Take the entries below and reproduce exactly the portion that begins at the line containing "Юридическим лицам предоставляется" and ends at the line containing "Copyright © 2010", keeping both ends, dropping pictures, and adding nothing else.

→ Page-level text extractions

= = = = = = =

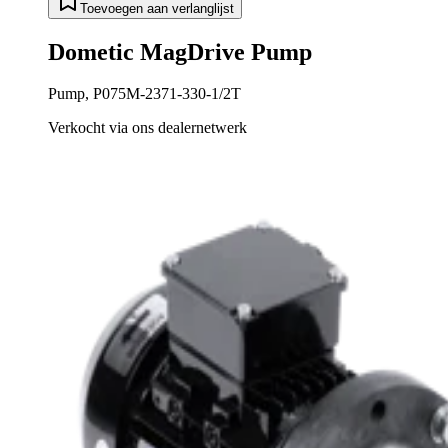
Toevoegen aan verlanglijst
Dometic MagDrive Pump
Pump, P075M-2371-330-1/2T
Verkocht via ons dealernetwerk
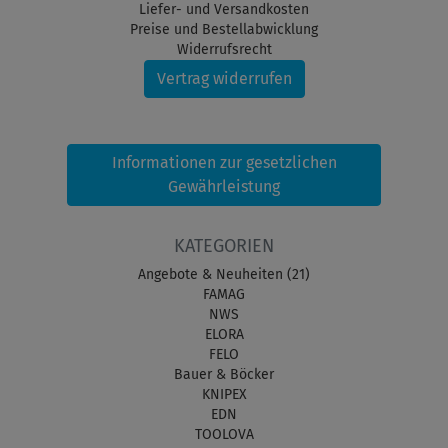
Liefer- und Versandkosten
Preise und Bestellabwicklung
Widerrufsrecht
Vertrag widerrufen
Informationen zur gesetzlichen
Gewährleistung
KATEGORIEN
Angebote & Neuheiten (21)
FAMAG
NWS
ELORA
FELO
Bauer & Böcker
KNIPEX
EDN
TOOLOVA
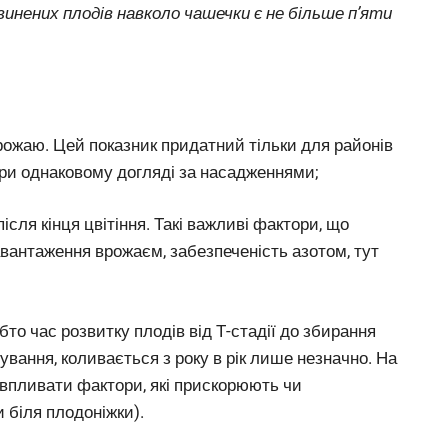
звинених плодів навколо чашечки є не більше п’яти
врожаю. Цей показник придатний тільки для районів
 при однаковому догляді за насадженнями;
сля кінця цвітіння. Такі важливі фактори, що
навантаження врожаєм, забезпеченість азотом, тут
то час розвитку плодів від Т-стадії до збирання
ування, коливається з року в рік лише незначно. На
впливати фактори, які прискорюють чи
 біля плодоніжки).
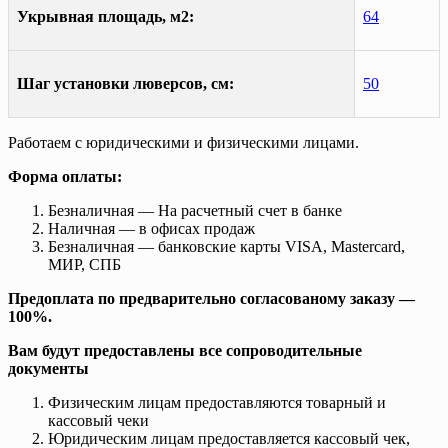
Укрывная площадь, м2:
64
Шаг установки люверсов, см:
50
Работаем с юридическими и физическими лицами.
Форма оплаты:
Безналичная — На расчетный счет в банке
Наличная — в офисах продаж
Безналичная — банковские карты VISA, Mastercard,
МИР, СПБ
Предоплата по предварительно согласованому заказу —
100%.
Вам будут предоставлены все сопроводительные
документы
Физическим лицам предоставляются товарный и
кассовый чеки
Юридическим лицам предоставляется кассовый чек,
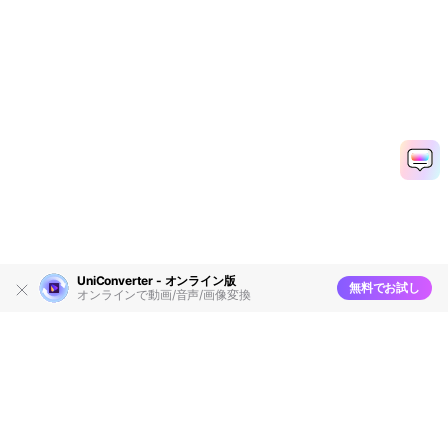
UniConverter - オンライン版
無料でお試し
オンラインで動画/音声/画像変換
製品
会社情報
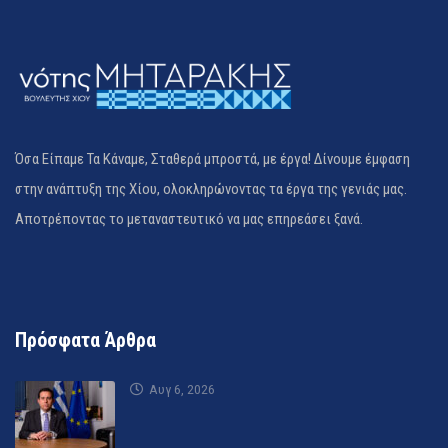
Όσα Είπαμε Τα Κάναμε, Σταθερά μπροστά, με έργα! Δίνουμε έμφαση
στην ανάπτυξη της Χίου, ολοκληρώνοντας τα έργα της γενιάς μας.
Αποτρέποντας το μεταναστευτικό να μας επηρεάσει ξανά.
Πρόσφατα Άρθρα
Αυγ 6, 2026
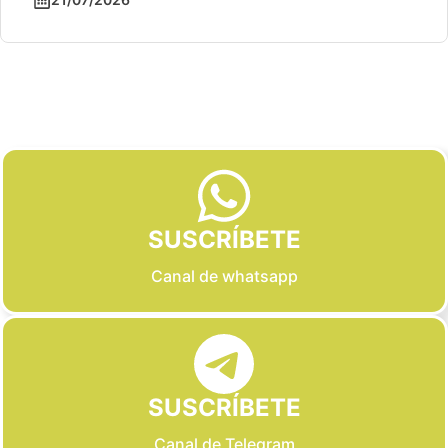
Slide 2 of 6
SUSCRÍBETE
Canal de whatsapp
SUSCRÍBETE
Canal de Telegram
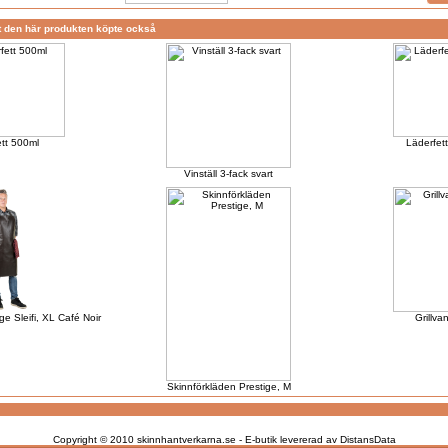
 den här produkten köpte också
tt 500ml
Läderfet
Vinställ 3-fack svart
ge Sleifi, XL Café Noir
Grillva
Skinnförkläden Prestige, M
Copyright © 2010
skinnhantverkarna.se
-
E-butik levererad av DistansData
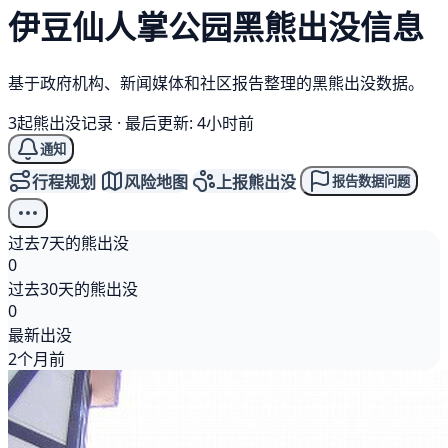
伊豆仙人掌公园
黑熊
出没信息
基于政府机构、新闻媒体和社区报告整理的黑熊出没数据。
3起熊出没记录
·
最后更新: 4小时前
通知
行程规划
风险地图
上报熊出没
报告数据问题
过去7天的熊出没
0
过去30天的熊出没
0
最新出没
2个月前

= = = = = = =

→ RESULT FOR THIS TASK
Юридическим лицам предоставляется кассовый чек,
UniConverter - オンライン版
無料でお試し
オンラインで動画/音声/画像変換
製品
会社情報
Όσα Είπαμε Τα Κάναμε, Σταθερά μπροστά, με έργα! Δίνουμε έμφαση
στην ανάπτυξη της Χίου, ολοκληρώνοντας τα έργα της γενιάς μας.
Αποτρέποντας το μεταναστευτικό να μας επηρεάσει ξανά.
Πρόσφατα Άρθρα
Αυγ 6, 2026
Slide 2 of 6
SUSCRÍBETE
Canal de whatsapp
SUSCRÍBETE
Canal de Telegram
 den här produkten köpte också
tt 500ml
Läderfet
Vinställ 3-fack svart
ge Sleifi, XL Café Noir
Grillva
Skinnförkläden Prestige, M
Copyright © 2010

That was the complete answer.